* _EXCERPTED RECORDS_
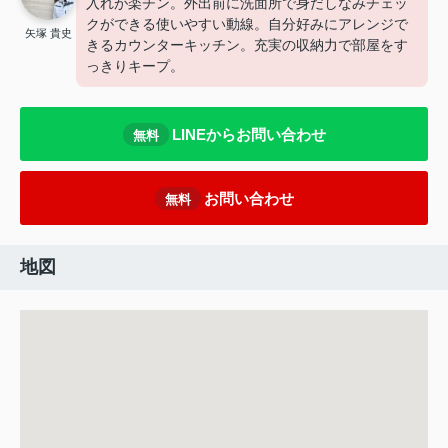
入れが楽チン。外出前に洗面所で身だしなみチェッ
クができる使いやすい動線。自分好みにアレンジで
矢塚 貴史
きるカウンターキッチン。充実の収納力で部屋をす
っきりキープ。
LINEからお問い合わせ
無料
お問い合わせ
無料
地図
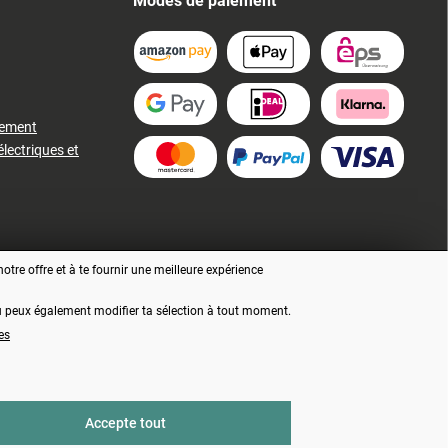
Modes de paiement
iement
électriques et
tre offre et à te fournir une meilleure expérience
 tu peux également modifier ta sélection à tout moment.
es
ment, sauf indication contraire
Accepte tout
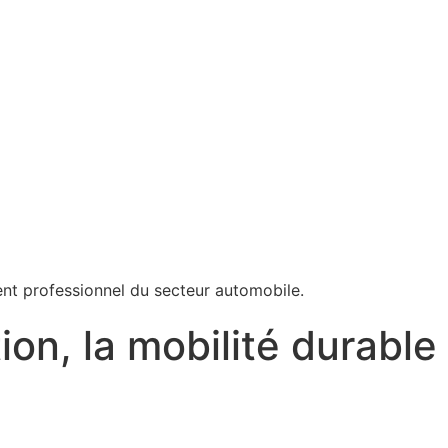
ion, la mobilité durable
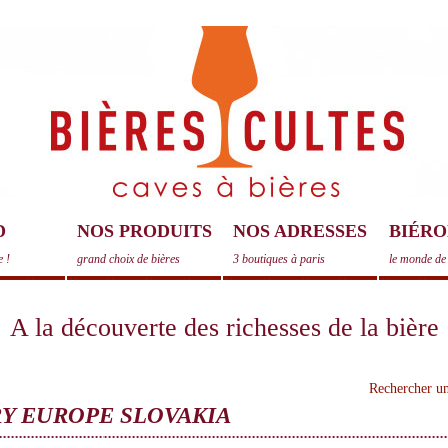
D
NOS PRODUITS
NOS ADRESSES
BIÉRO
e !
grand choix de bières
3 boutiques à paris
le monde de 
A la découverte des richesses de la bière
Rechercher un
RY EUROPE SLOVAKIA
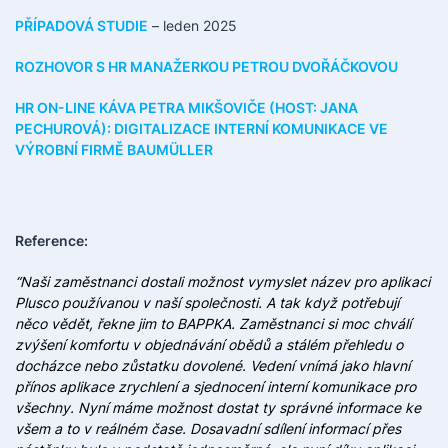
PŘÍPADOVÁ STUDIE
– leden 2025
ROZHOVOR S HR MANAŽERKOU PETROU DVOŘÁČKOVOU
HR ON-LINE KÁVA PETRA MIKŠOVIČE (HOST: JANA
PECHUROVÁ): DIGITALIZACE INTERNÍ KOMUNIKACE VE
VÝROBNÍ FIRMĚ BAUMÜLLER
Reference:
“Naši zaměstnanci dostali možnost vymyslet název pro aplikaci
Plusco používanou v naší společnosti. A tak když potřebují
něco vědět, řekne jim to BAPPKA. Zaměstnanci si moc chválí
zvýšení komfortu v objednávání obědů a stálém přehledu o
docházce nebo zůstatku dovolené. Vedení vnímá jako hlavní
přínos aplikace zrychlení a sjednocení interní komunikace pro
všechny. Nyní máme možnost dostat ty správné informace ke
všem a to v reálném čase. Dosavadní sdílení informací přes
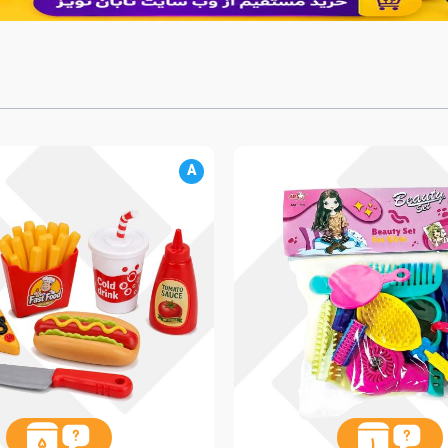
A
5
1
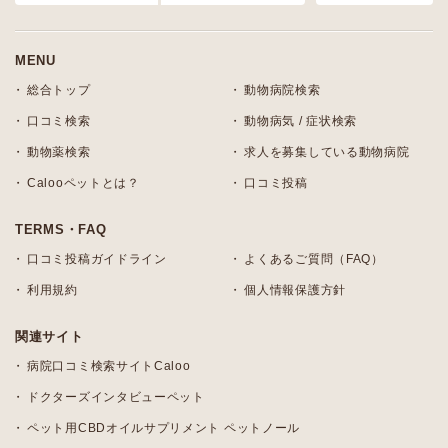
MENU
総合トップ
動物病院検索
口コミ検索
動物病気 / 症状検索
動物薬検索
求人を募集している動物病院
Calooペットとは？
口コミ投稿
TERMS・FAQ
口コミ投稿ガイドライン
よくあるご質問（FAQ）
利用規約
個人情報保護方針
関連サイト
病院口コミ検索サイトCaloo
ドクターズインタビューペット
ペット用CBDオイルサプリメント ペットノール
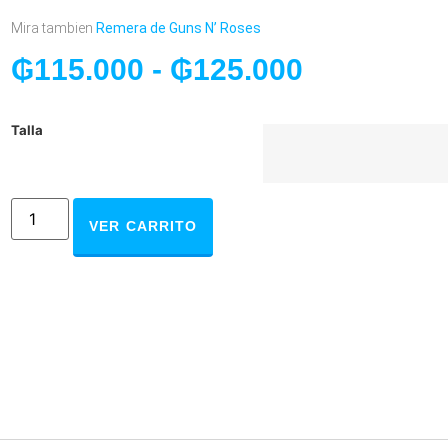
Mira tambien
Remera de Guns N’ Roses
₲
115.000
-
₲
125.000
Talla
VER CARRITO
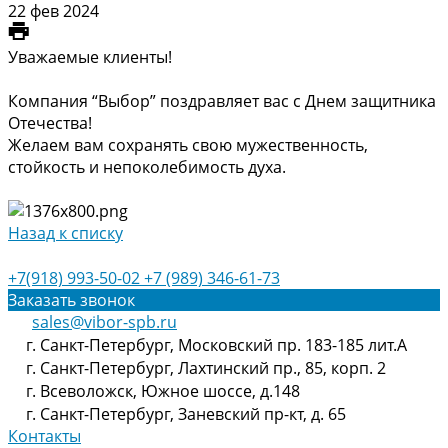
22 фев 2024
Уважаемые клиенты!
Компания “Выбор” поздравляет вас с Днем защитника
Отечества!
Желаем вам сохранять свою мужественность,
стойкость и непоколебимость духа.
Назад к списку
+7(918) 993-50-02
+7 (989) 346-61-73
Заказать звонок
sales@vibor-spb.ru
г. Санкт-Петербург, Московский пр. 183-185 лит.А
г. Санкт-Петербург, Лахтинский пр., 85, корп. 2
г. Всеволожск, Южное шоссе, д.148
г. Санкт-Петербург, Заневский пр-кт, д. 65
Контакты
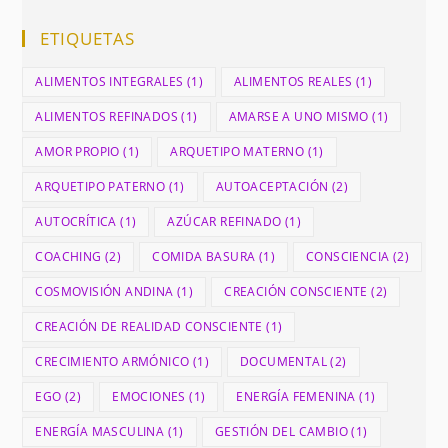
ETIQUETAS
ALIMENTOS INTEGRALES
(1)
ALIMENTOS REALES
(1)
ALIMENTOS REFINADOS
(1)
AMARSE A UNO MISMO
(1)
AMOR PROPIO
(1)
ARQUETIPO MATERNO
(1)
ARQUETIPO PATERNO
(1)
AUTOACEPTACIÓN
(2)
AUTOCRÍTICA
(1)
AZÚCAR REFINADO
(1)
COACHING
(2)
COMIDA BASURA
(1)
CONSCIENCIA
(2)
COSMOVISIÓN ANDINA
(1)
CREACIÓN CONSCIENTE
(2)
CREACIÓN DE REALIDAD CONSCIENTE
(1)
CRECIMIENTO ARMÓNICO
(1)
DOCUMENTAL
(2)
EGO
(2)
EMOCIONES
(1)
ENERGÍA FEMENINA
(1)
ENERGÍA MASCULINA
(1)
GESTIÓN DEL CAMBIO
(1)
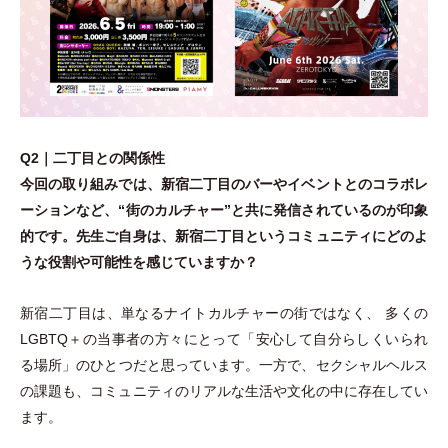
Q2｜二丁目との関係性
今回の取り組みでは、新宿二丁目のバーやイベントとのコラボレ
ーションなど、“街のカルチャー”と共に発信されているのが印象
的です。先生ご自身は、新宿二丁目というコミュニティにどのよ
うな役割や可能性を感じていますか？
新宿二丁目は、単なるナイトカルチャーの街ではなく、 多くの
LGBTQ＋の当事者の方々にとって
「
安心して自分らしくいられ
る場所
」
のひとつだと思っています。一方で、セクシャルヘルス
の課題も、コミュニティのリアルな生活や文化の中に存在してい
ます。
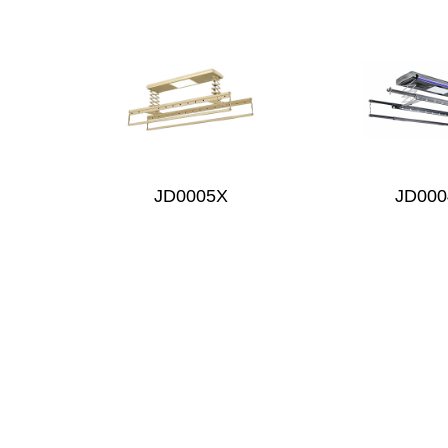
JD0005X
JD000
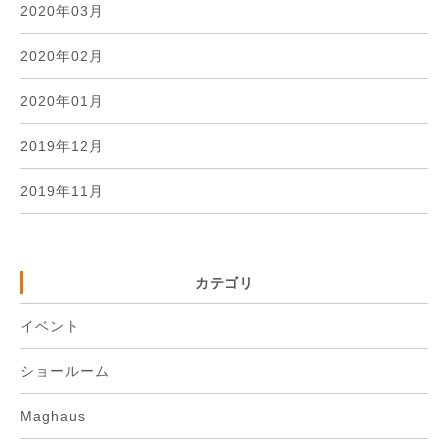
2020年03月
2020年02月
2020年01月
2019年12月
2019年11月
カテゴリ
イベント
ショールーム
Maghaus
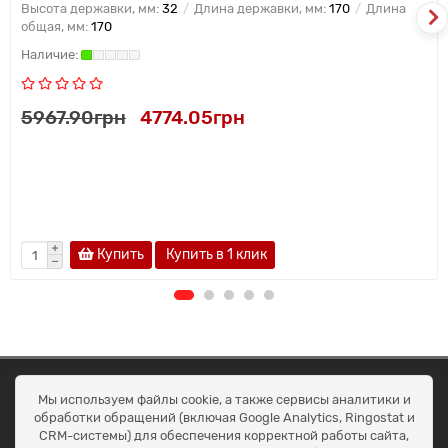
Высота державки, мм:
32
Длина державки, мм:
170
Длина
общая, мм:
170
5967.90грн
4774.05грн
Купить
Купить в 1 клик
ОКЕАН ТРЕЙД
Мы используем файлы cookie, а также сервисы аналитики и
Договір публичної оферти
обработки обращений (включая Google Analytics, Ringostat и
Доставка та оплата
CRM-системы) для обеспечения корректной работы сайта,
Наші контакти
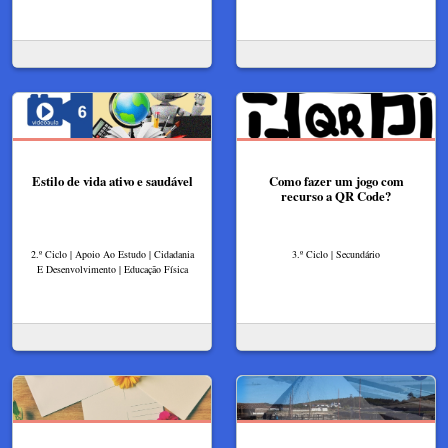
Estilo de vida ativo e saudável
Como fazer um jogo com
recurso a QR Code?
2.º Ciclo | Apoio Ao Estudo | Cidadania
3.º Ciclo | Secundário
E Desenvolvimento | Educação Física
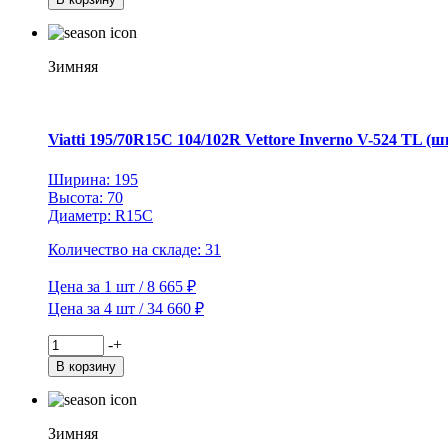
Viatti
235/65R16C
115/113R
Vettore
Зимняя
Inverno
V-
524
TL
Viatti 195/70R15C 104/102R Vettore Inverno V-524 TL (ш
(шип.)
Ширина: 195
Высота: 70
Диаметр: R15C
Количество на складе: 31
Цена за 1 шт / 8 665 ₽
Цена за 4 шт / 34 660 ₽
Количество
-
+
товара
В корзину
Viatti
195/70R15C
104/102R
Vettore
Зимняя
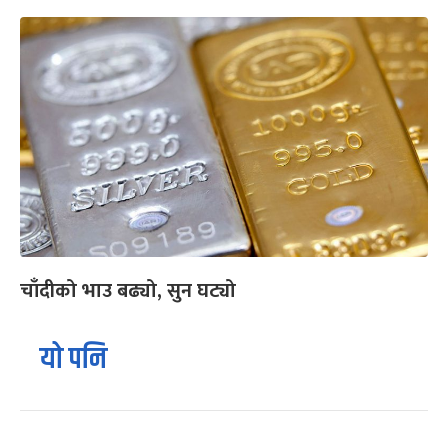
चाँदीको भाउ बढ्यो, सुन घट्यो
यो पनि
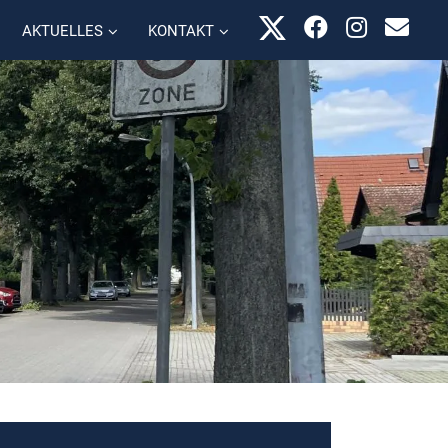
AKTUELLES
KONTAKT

* _GOAL OF THE EXERCISE_
Your reply should hold every line above exactly as written and none of the pictures.

* _EXERCISE SOLUTION_
入れが楽チン。外出前に洗面所で身だしなみチェッ
クができる使いやすい動線。自分好みにアレンジで
矢塚 貴史
きるカウンターキッチン。充実の収納力で部屋をす
っきりキープ。
LINEからお問い合わせ
無料
お問い合わせ
無料
地図
Modes de paiement
iement
électriques et
tre offre et à te fournir une meilleure expérience
 tu peux également modifier ta sélection à tout moment.
es
ment, sauf indication contraire
Accepte tout
ion, la mobilité durable
D
NOS PRODUITS
NOS ADRESSES
BIÉRO
e !
grand choix de bières
3 boutiques à paris
le monde de 
A la découverte des richesses de la bière
Rechercher un
RY EUROPE SLOVAKIA
PŘÍPADOVÁ STUDIE
– leden 2025
ROZHOVOR S HR MANAŽERKOU PETROU DVOŘÁČKOVOU
HR ON-LINE KÁVA PETRA MIKŠOVIČE (HOST: JANA
PECHUROVÁ): DIGITALIZACE INTERNÍ KOMUNIKACE VE
VÝROBNÍ FIRMĚ BAUMÜLLER
Reference:
“Naši zaměstnanci dostali možnost vymyslet název pro aplikaci
Plusco používanou v naší společnosti. A tak když potřebují
něco vědět, řekne jim to BAPPKA. Zaměstnanci si moc chválí
zvýšení komfortu v objednávání obědů a stálém přehledu o
docházce nebo zůstatku dovolené. Vedení vnímá jako hlavní
přínos aplikace zrychlení a sjednocení interní komunikace pro
všechny. Nyní máme možnost dostat ty správné informace ke
všem a to v reálném čase. Dosavadní sdílení informací přes
A
5
1
MENU
総合トップ
動物病院検索
口コミ検索
動物病気 / 症状検索
動物薬検索
求人を募集している動物病院
Calooペットとは？
口コミ投稿
TERMS・FAQ
口コミ投稿ガイドライン
よくあるご質問（FAQ）
利用規約
個人情報保護方針
関連サイト
病院口コミ検索サイトCaloo
ドクターズインタビューペット
ペット用CBDオイルサプリメント ペットノール
Mira tambien
Remera de Guns N’ Roses
₲
115.000
-
₲
125.000
Talla
VER CARRITO
22 фев 2024
Уважаемые клиенты!
Компания “Выбор” поздравляет вас с Днем защитника
Отечества!
Желаем вам сохранять свою мужественность,
стойкость и непоколебимость духа.
Назад к списку
+7(918) 993-50-02
+7 (989) 346-61-73
Заказать звонок
sales@vibor-spb.ru
г. Санкт-Петербург, Московский пр. 183-185 лит.А
г. Санкт-Петербург, Лахтинский пр., 85, корп. 2
г. Всеволожск, Южное шоссе, д.148
г. Санкт-Петербург, Заневский пр-кт, д. 65
Контакты
ETIQUETAS
ALIMENTOS INTEGRALES
(1)
ALIMENTOS REALES
(1)
ALIMENTOS REFINADOS
(1)
AMARSE A UNO MISMO
(1)
AMOR PROPIO
(1)
ARQUETIPO MATERNO
(1)
ARQUETIPO PATERNO
(1)
AUTOACEPTACIÓN
(2)
AUTOCRÍTICA
(1)
AZÚCAR REFINADO
(1)
COACHING
(2)
COMIDA BASURA
(1)
CONSCIENCIA
(2)
COSMOVISIÓN ANDINA
(1)
CREACIÓN CONSCIENTE
(2)
CREACIÓN DE REALIDAD CONSCIENTE
(1)
CRECIMIENTO ARMÓNICO
(1)
DOCUMENTAL
(2)
EGO
(2)
EMOCIONES
(1)
ENERGÍA FEMENINA
(1)
ENERGÍA MASCULINA
(1)
GESTIÓN DEL CAMBIO
(1)
Q2｜二丁目との関係性
今回の取り組みでは、新宿二丁目のバーやイベントとのコラボレ
ーションなど、“街のカルチャー”と共に発信されているのが印象
的です。先生ご自身は、新宿二丁目というコミュニティにどのよ
うな役割や可能性を感じていますか？
新宿二丁目は、単なるナイトカルチャーの街ではなく、 多くの
LGBTQ＋の当事者の方々にとって
「
安心して自分らしくいられ
る場所
」
のひとつだと思っています。一方で、セクシャルヘルス
の課題も、コミュニティのリアルな生活や文化の中に存在してい
ます。
JD0005X
JD000
2020年03月
2020年02月
2020年01月
2019年12月
2019年11月
カテゴリ
イベント
ショールーム
Maghaus
Высота державки, мм:
32
Длина державки, мм:
170
Длина
общая, мм:
170
5967.90грн
4774.05грн
Купить
Купить в 1 клик
ОКЕАН ТРЕЙД
Мы используем файлы cookie, а также сервисы аналитики и
Договір публичної оферти
обработки обращений (включая Google Analytics, Ringostat и
Доставка та оплата
CRM-системы) для обеспечения корректной работы сайта,
Наші контакти
Estilo de vida ativo e saudável
Como fazer um jogo com
recurso a QR Code?
2.º Ciclo | Apoio Ao Estudo | Cidadania
3.º Ciclo | Secundário
E Desenvolvimento | Educação Física
Viatti
235/65R16C
115/113R
Vettore
Зимняя
Inverno
V-
524
TL
Viatti 195/70R15C 104/102R Vettore Inverno V-524 TL (ш
(шип.)
Ширина: 195
Высота: 70
Диаметр: R15C
Количество на складе: 31
Цена за 1 шт / 8 665 ₽
Цена за 4 шт / 34 660 ₽
Количество
-
+
товара
В корзину
Viatti
195/70R15C
104/102R
Vettore
Зимняя
चाँदीको भाउ बढ्यो, सुन घट्यो
यो पनि
AKTUELLES
KONTAKT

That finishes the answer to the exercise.